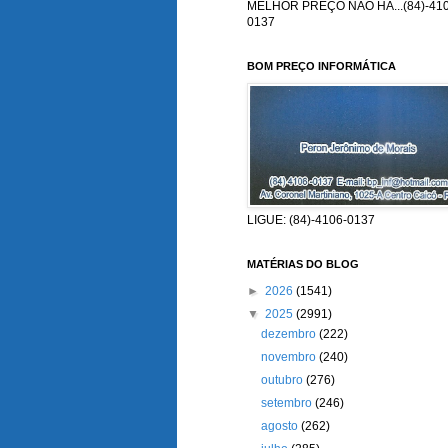
MELHOR PREÇO NÃO HÁ...(84)-410
0137
BOM PREÇO INFORMÁTICA
LIGUE: (84)-4106-0137
MATÉRIAS DO BLOG
►
2026
(1541)
▼
2025
(2991)
dezembro
(222)
novembro
(240)
outubro
(276)
setembro
(246)
agosto
(262)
━━━━
### [EXERCISE OBJECTIVE]
Print the listing word for word but skip its pictures.

### [RESPONSE TO THE TASK]
MELHOR PREÇO NÃO HÁ...(84)-410
0137
BOM PREÇO INFORMÁTICA
LIGUE: (84)-4106-0137
MATÉRIAS DO BLOG
►
2026
(1541)
▼
2025
(2991)
dezembro
(222)
novembro
(240)
outubro
(276)
setembro
(246)
agosto
(262)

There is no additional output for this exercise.